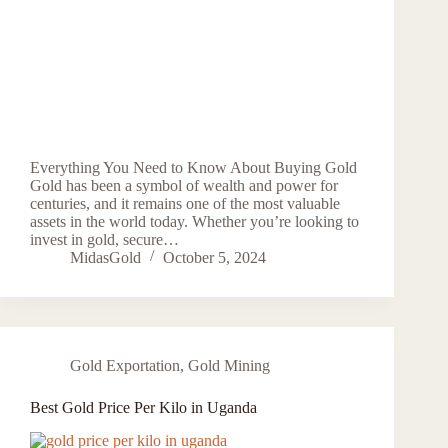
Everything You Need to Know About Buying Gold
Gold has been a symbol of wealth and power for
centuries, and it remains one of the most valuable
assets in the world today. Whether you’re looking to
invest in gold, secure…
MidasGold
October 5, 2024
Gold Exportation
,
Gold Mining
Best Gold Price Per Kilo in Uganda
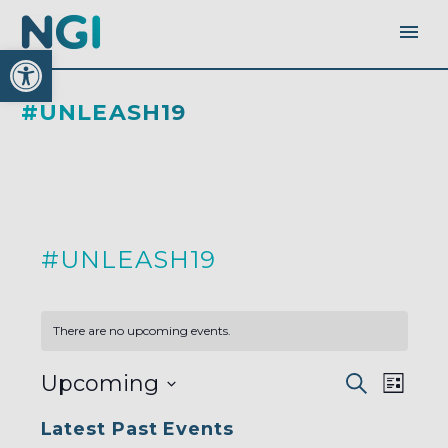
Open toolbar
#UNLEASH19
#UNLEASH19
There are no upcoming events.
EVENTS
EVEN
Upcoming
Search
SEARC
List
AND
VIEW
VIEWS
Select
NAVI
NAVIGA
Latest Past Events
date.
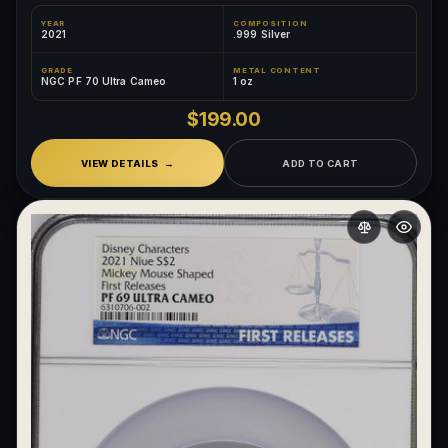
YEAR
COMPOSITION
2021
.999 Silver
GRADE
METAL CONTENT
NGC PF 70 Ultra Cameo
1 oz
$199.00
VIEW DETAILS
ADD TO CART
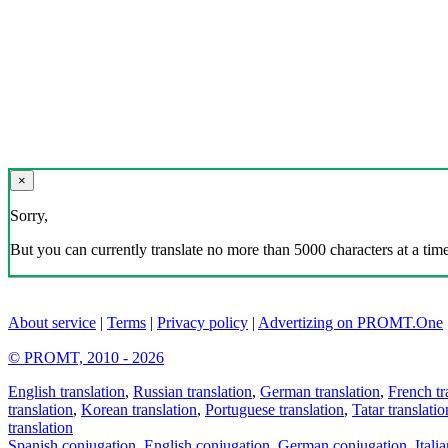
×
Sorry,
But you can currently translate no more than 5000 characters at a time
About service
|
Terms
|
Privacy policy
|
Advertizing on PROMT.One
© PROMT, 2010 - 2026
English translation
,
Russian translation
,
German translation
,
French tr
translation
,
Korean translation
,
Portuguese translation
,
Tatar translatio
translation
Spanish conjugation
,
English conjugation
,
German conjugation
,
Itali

● ● ● ● ● ● ●

• YOUR INSTRUCTIONS: Search the preceding listing for "translation", then copy every line that holds it.

• RESPONSE AREA:
English translation
Russian translation
German translation
translation
Korean translation
Portuguese translation
translation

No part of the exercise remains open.